Every month, the Agam Agenda shares a letter from someone in our team: a personal message toward shaping kinder futures. Read the letter for August 2022 by Carissa Pobre, our Strategist for Creative Communication.

The month of August has nerve-endings. The sort of nerve-endings that quiver as when you know that a poem is an ‘eco-poem’ but it isn’t wearing its typical clothes. It isn’t talking about floods, fires, or carbon in the atmosphere. It doesn’t flash inside your eyes in the color green. It’s neon—bright. It turns stale in the middle. You try biting on it but it’s made of air.
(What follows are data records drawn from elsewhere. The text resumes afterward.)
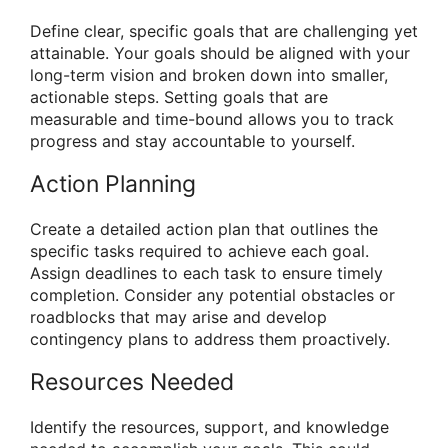
Define clear, specific goals that are challenging yet
attainable. Your goals should be aligned with your
long-term vision and broken down into smaller,
actionable steps. Setting goals that are
measurable and time-bound allows you to track
progress and stay accountable to yourself.
Action Planning
Create a detailed action plan that outlines the
specific tasks required to achieve each goal.
Assign deadlines to each task to ensure timely
completion. Consider any potential obstacles or
roadblocks that may arise and develop
contingency plans to address them proactively.
Resources Needed
Identify the resources, support, and knowledge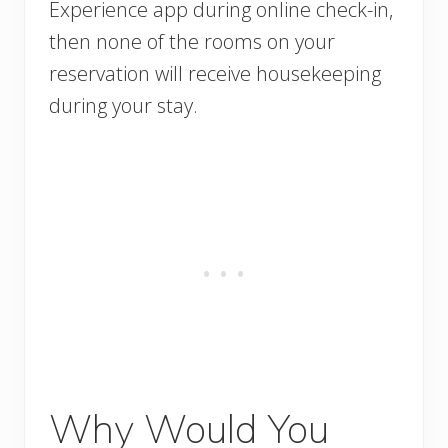
Experience app during online check-in,
then none of the rooms on your
reservation will receive housekeeping
during your stay.
Why Would You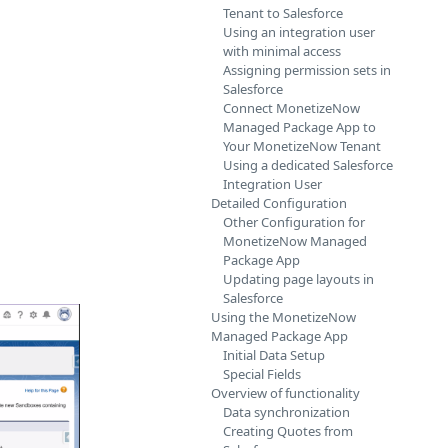
Tenant to Salesforce
Using an integration user
with minimal access
Assigning permission sets in
Salesforce
Connect MonetizeNow
Managed Package App to
Your MonetizeNow Tenant
Using a dedicated Salesforce
Integration User
Detailed Configuration
Other Configuration for
MonetizeNow Managed
Package App
Updating page layouts in
Salesforce
Using the MonetizeNow
Managed Package App
Initial Data Setup
Special Fields
Overview of functionality
Data synchronization
Creating Quotes from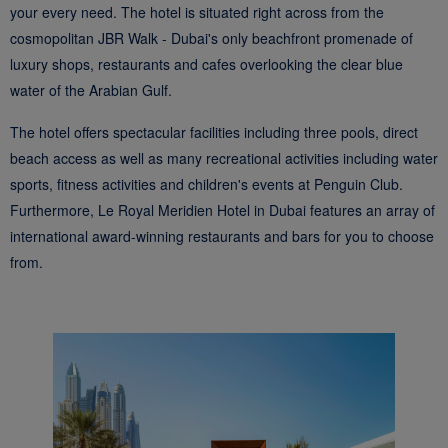
your every need. The hotel is situated right across from the
cosmopolitan JBR Walk - Dubai's only beachfront promenade of
luxury shops, restaurants and cafes overlooking the clear blue
water of the Arabian Gulf.
The hotel offers spectacular facilities including three pools, direct
beach access as well as many recreational activities including water
sports, fitness activities and children's events at Penguin Club.
Furthermore, Le Royal Meridien Hotel in Dubai features an array of
international award-winning restaurants and bars for you to choose
from.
Then just like that, someone else’s words have bewitched you: you melt. You read a little longer. The earth quakes. Instead, you burn.

*

There are points in life when The Thing stops making sense. August might be one of them. Not quite in the middle of it anymore. Your body begins to give out at the worst points of a day. Your mind is also an unreliable narrator, even though you had fully committed to Showing Up: for the thing you are fighting for, the thing that makes you come alive and burn a little brighter. Sometimes. You feel connected to the world around you. A little longer. And yet.

*

What catches us in a moment like it? Is this even allowed? Who do we think hears us in a moment of plea, of (after all) desire: to be reminded that we still can hope, in a paradise built in hell? Even if it’s only inside our eyes?

*

I’ve long been fascinated by the possibility that what we consider ‘ecological’ is not always ‘right’. It’s not in the right colors, nor least in the spaces we may have already swiped or liked upon entering. We live in complexity, and I’ve always wanted to tell more complex stories, and I’ve also wanted to tell it like it is. All the world began with a yes: a yearning: a mouth.

*

A few years ago, while I was traveling alone on a boat with strangers to a remote island, I had my earphones in with a single song on loop. I played that song for the entire hour and a half getting there: in waves, in the color blue. The blue of distance, one might say—but also of desire, of possibility, of letting go.

If we let go now, what wouldn’t be the same?

What really is quivering inside of your wild heart?